Com tantos países a suspender a vacina, Portugal teria margem de manobra para manter a sua posição inicial? Se fosse agora presidente do Infarmed, teria tido uma posição diferente?

Sou militar, quando fui presidente do Infarmed trabalhei cinco anos com o PS e cinco anos com o PSD e penso que tinha alguma margem de manobra. Infelizmente hoje não será tanto assim, há uma grande interferência política nas entidades deste tipo. Não é por acaso que o Infarmed hoje não é uma entidade reguladora, porque continua a não haver uma total autonomia. Neste caso, acredito ainda assim que Portugal poderia ter tido uma posição diferente. Ao início pensou-se que fosse um problema de lote e Portugal não tinha esse lote, o que levou a que o Infarmed mantivesse que a vacina poderia ser usada. Fico preocupado que se mude de posição tão rapidamente.

O presidente da agência do medicamento italiana assumiu que foi uma decisão política. Cá, invocando-se o princípio de precaução, foi dito que foi uma decisão de saúde pública.

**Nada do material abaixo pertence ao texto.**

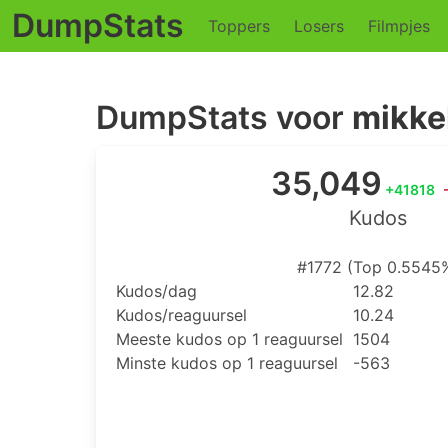
DumpStats
Toppers
Losers
Filmpjes
DumpStats voor
mikke
35,049
+41818
Kudos
#1772 (Top 0.5545
Kudos/dag
12.82
Kudos/reaguursel
10.24
Meeste kudos op 1 reaguursel
1504
Minste kudos op 1 reaguursel
-563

Na maior parte dos países quem anunciou a suspensão não foram os presidentes do Infarmed, foram os políticos. Em Itália foi Mario Draghi. Mas isso também é assustador, políticos a anunciar decisões que deviam ser de caráter científico. Cá a decisão foi anunciada pelo presidente do Infarmed e pela diretora-geral da Saúde. Penso sobretudo que tem de haver uma maior clarificação e é um problema que temos tido ao longo da pandemia. Tem de haver cooperação entre o aconselhamento científico e a decisão política, mas o aconselhamento científico tem de ser independente e não deve estar condicionado por decisões políticas. Os políticos podem decidir o que quiserem porque pesam outros fatores e é legítimo que não tenham exatamente a posição dos cientistas, mas a promiscuidade entre decisão política e decisão científica é extremamente preocupante num país democrático, quando esse princípio de independência é fundamental para garantir a segurança dos medicamentos e de outras posições que se tomam em saúde pública.

Mas neste caso o que pesou mais?

Penso que foi um bocado o ‘Maria vai com as outras’, como diz o ditado popular. Quando países como Alemanha, Itália, França tomam este tipo de decisões torna-se mais difícil países mais pequenos como Portugal não irem atrás. Agora penso que não havendo uma recomendação nesse sentido e se estamos convictos, não devemos de ter medo de tomar decisões diferentes. E a verdade é que a EMA manteve sempre a sua posição e é uma agência em que todos os países têm voto igual nas decisões, ao contrário de outras agências onde a representatividade é proporcional ao número de habitantes.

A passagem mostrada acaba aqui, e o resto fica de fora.